Proteinuria Reduction as a Surrogate Endpoint for Clinical Study of IgA Nephropathy in Japanese Patients: Data from the J-CKD-DB-Ex

Early reduction in proteinuria has been validated as a surrogate endpoint for IgA nephropathy (IgAN) in Western trials and is used for accelerated drug approval by the U.S. FDA, with new drug receiving approval based on 9-month proteinuria reduction. However, its applicability to Japanese patients remains unclear, given that the incidence, prevalence, clinical course, and prognosis of IgAN differ between Japanese and Western populations. Although these effective drugs are available overseas, they are not yet accessible in Japan, creating a drug lag that disadvantages Japanese patients. Therefore, this study aimed to evaluate the association between early proteinuria reduction and long-term renal outcomes in Japanese patients with IgAN, using real-world data from J-CKD-DB-Ex.

This retrospective observational study used data from J-CKD-DB-Ex, a real-world database of CKD in Japan comprising 21 university hospitals. Adult participants with IgAN (identified using ICD-10 codes), baseline urine protein/creatinine ratio (UPCR) ≥ 0.5 g/gCr, and eGFR ≥ 30 mL/min/1.73 m² were included. Exclusion criteria included patients without eGFR measurements during observation and those using immunosuppressants (excluding corticosteroids). The exposure was a ≥ 30% UPCR reduction at 9 months after the index date (UPCR reduction group), versus participants without such reduction (non-UPCR reduction group). UPCR values obtained within 9-12 months after the index date were used for the second measurement. The primary endpoint was a composite of 40% decline in eGFR from baseline or onset of CKD stage G5 (eGFR < 15 mL/min/1.73 m²). Cox proportional hazard models and linear mixed-effects models evaluated the association between UPCR reduction, renal events, and eGFR slope, adjusted for age, sex, baseline eGFR, baseline UPCR, and RAS inhibitor use.

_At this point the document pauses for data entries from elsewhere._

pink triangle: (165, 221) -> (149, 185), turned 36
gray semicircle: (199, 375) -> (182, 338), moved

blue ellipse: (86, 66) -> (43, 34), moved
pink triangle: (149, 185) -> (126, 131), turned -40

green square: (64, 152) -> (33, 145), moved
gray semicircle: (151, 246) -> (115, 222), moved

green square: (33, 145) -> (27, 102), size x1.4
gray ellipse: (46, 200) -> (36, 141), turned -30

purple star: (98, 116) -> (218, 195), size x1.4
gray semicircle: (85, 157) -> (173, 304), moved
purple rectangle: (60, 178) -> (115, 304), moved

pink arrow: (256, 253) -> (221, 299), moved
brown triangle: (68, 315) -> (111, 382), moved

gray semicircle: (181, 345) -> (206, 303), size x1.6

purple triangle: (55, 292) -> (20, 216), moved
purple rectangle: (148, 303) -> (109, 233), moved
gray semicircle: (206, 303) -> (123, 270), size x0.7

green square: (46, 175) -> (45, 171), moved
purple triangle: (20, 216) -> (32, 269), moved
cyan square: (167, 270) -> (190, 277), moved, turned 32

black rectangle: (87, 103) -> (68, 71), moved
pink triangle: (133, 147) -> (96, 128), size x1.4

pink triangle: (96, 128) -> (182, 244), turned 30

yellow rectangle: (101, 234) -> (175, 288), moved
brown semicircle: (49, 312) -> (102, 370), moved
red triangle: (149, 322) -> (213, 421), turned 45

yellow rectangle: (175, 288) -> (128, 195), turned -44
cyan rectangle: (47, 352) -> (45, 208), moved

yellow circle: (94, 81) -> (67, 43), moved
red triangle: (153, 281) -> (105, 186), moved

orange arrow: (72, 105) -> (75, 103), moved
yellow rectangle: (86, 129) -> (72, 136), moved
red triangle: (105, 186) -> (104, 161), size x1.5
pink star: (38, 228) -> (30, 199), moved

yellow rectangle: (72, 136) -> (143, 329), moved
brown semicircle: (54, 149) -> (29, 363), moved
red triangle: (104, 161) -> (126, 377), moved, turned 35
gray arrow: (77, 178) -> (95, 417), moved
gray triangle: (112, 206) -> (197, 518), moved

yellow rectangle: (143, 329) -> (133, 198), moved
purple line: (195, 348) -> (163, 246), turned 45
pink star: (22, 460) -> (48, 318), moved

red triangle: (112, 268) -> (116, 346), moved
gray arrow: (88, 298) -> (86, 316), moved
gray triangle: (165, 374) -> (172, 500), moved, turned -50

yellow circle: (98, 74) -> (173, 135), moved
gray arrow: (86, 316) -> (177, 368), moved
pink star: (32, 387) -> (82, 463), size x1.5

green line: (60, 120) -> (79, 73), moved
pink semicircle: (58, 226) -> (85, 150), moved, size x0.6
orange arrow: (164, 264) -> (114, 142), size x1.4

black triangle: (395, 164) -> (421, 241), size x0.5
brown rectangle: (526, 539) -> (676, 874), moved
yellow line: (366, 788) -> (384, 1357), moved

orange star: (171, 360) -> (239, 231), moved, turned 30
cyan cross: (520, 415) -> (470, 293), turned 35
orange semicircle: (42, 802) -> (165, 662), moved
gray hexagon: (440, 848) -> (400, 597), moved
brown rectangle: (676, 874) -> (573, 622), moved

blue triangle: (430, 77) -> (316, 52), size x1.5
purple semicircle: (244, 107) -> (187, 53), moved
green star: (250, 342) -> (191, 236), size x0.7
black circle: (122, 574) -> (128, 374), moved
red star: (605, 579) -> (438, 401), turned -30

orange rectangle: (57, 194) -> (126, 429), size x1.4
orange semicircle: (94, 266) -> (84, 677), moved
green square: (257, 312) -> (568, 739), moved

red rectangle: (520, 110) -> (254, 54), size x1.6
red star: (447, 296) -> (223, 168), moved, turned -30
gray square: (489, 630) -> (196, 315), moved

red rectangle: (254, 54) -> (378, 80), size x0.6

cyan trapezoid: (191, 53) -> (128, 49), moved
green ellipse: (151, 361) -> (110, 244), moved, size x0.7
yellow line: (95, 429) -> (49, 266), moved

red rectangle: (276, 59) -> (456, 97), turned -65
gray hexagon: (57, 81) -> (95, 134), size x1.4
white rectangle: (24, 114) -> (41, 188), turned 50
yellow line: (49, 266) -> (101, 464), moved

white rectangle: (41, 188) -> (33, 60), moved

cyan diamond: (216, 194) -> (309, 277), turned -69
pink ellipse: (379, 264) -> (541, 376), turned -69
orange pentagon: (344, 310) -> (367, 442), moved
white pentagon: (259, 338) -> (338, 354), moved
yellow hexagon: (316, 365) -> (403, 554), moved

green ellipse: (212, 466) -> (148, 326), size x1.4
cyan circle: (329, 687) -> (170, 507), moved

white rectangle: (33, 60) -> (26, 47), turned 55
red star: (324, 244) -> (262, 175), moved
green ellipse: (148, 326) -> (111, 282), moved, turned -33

Among 385 participants (mean observation period 2,040 days), 64% (245 patients) achieved ≥ 30% reductions in UPCR. Baseline characteristics showed mean age 46.7 years, mean eGFR 64.7 mL/min/1.73 m², and mean UPCR 1.8 g/gCr. The UPCR reduction group showed significantly lower cumulative incidence of renal composite events than the non-UPCR reduction group [aHR 0.53 (95% CI: 0.35 - 0.79), p=0.002]. Similarly, the risk was significantly reduced for eGFR <15 mL/min/1.73 m² [aHR 0.16 (95% CI: 0.07 - 0.39), p < 0.001] and 40% eGFR decline [aHR 0.45 (95% CI: 0.30 - 0.68), p < 0.001], respectively. Annual eGFR decline was slower in the UPCR reduction group than that in the non-UPCR group (-1.9 vs -3.4 mL/min/1.73 m²/year). Multivariable regression model presented that greater UPCR reductions were linearly associated with more favorable eGFR slope [β coefficient: -0.01 (95% CI: -0.02, -0.01) per 1% UPCR decrease].

Using the Japanese CKD database J-CKD-DB-Ex, we examined whether early urinary protein reduction, a surrogate endpoint widely adopted in international clinical trials, is appropriate for Japanese patients with IgAN. A reduction of ≥ 30% in urinary protein at 9 months was associated with decreased subsequent renal failure risk and attenuation of eGFR decline. These findings suggest that early proteinuria reduction is a valid surrogate endpoint for renal prognosis in Japanese IgAN populations.